Try it. In the copy, keep every record exact and leave out all images.

·····

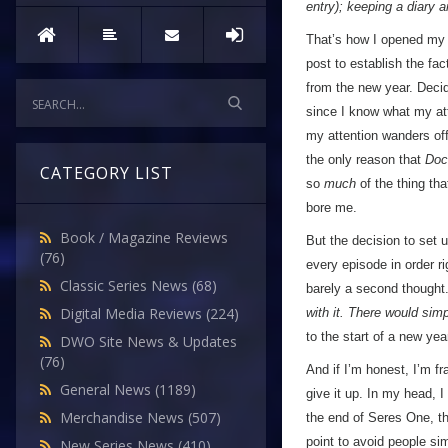
entry); keeping a diary 
That’s how I opened my v
post to establish the fac
from the new year. Decid
since I know what my att
my attention wanders off
the only reason that
Doc
CATEGORY LIST
so
much
of the thing th
bore me.
Book / Magazine Reviews
But the decision to set 
(76)
every episode in order r
Classic Series News
(68)
barely a second thought
Digital Media Reviews
(224)
with it. There would sim
to the start of a new yea
DWO Site News & Updates
(76)
And if I’m honest, I’m f
General News
(1189)
give it up. In my head, I
Merchandise News
(507)
the end of Seres One, th
point to avoid people sim
New Series News
(410)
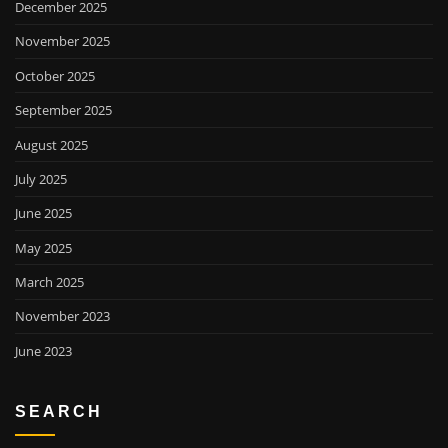
December 2025
November 2025
October 2025
September 2025
August 2025
July 2025
June 2025
May 2025
March 2025
November 2023
June 2023
SEARCH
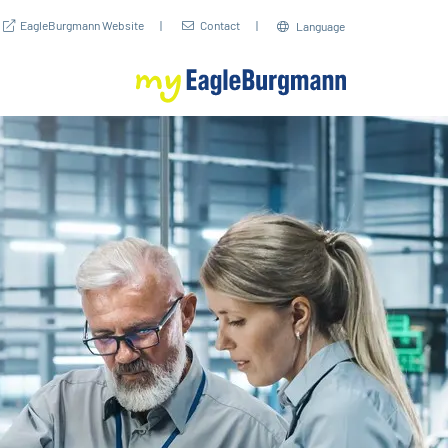
EagleBurgmann Website
Contact
Language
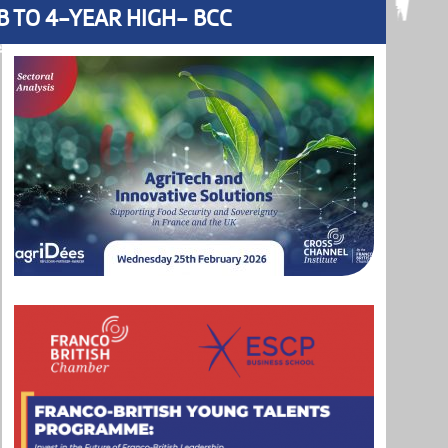
B TO 4-YEAR HIGH- BCC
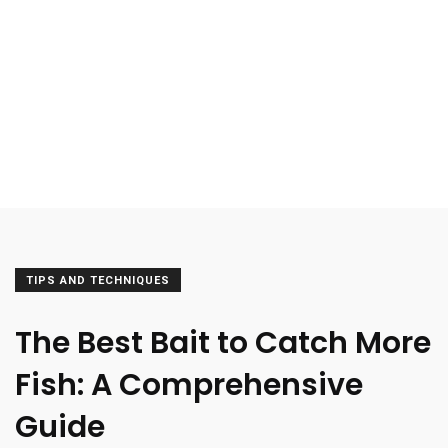
TIPS AND TECHNIQUES
The Best Bait to Catch More
Fish: A Comprehensive
Guide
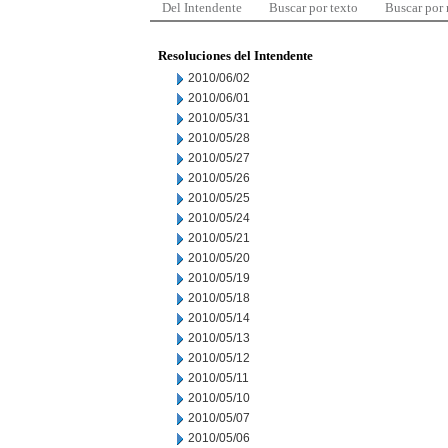
Del Intendente
Buscar por texto
Buscar por
Resoluciones del Intendente
2010/06/02
2010/06/01
2010/05/31
2010/05/28
2010/05/27
2010/05/26
2010/05/25
2010/05/24
2010/05/21
2010/05/20
2010/05/19
2010/05/18
2010/05/14
2010/05/13
2010/05/12
2010/05/11
2010/05/10
2010/05/07
2010/05/06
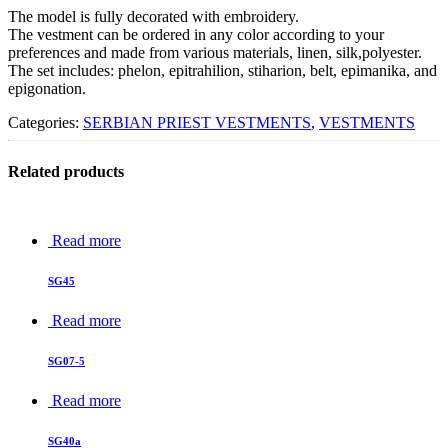
The model is fully decorated with embroidery.
The vestment can be ordered in any color according to your
preferences and made from various materials, linen, silk,polyester.
The set includes: phelon, epitrahilion, stiharion, belt, epimanika, and
epigonation.
Categories:
SERBIAN PRIEST VESTMENTS
,
VESTMENTS
Related products
Read more
SG45
Read more
SG07-5
Read more
SG40a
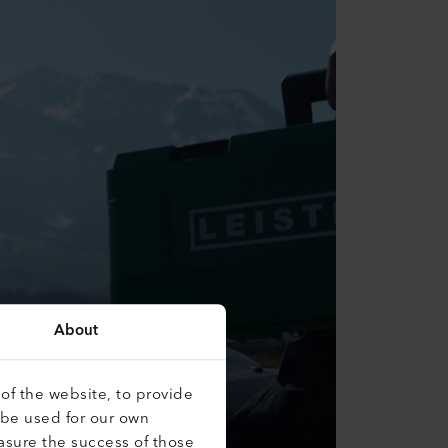
About
of the website, to provide
 be used for our own
asure the success of those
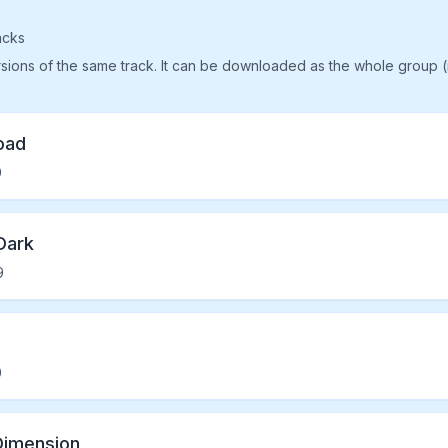
acks
rsions of the same track. It can be downloaded as the whole group 
oad
9
Dark
9
0
Dimension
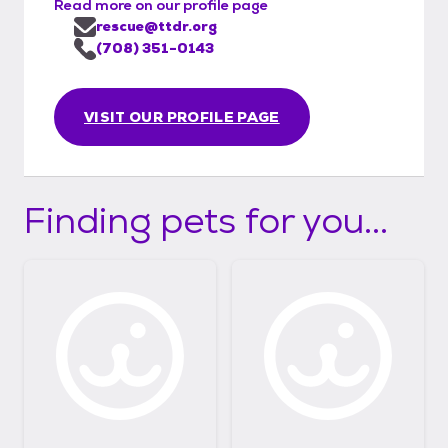
Read more on our profile page
rescue@ttdr.org
(708) 351-0143
VISIT OUR PROFILE PAGE
Finding pets for you...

·····

Answer space.
entry); keeping a diary 
That’s how I opened my v
post to establish the fac
from the new year. Decid
since I know what my att
my attention wanders off
the only reason that
Doc
CATEGORY LIST
so
much
of the thing th
bore me.
Book / Magazine Reviews
But the decision to set 
(76)
every episode in order r
Classic Series News
(68)
barely a second thought
Digital Media Reviews
(224)
with it. There would sim
to the start of a new yea
DWO Site News & Updates
(76)
And if I’m honest, I’m f
General News
(1189)
give it up. In my head, I
Merchandise News
(507)
the end of Seres One, th
point to avoid people sim
New Series News
(410)
December 2025
November 2025
October 2025
September 2025
August 2025
July 2025
June 2025
May 2025
March 2025
November 2023
June 2023
SEARCH
EagleBurgmann Website
Contact
Language
B TO 4-YEAR HIGH- BCC
TIPS AND TECHNIQUES
The Best Bait to Catch More
Fish: A Comprehensive
Guide
Del Intendente
Buscar por texto
Buscar por
Resoluciones del Intendente
2010/06/02
2010/06/01
2010/05/31
2010/05/28
2010/05/27
2010/05/26
2010/05/25
2010/05/24
2010/05/21
2010/05/20
2010/05/19
2010/05/18
2010/05/14
2010/05/13
2010/05/12
2010/05/11
2010/05/10
2010/05/07
2010/05/06
The model is fully decorated with embroidery.
The vestment can be ordered in any color according to your
preferences and made from various materials, linen, silk,polyester.
The set includes: phelon, epitrahilion, stiharion, belt, epimanika, and
epigonation.
Categories:
SERBIAN PRIEST VESTMENTS
,
VESTMENTS
Related products
Read more
SG45
Read more
SG07-5
Read more
SG40a
About
of the website, to provide
 be used for our own
asure the success of those
acks
rsions of the same track. It can be downloaded as the whole group 
oad
9
Dark
9
0
Dimension
Read more on our profile page
rescue@ttdr.org
(708) 351-0143
VISIT OUR PROFILE PAGE
Finding pets for you...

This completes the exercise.